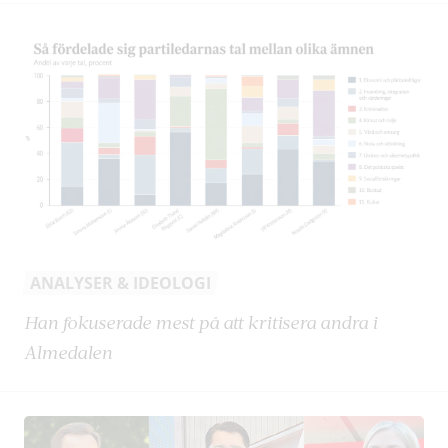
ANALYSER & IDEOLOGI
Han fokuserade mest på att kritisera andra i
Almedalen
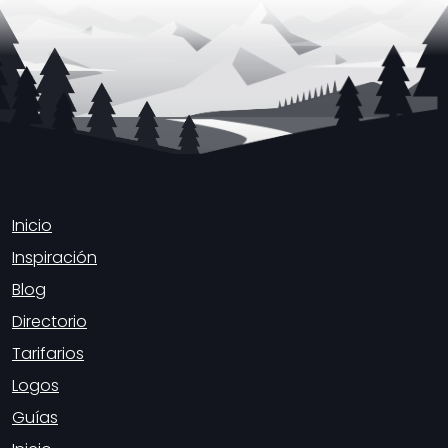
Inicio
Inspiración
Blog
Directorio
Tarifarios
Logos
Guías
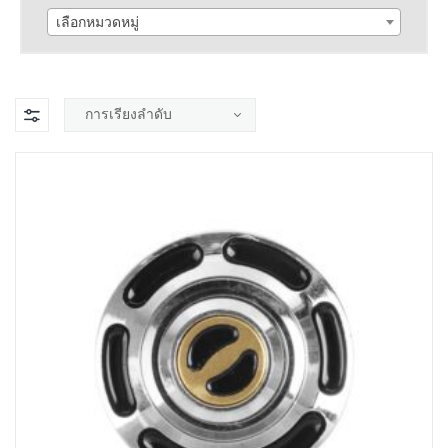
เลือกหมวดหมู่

□ □ □ □ □ □ □

Work request -
From the first line to the last, set down the records word for word and drop the images.

Task result -
ANALYSER & IDEOLOGI
Han fokuserade mest på att kritisera andra i
Almedalen
Inicio
Inspiración
Blog
Directorio
Tarifarios
Logos
Guías
เลือกหมวดหมู่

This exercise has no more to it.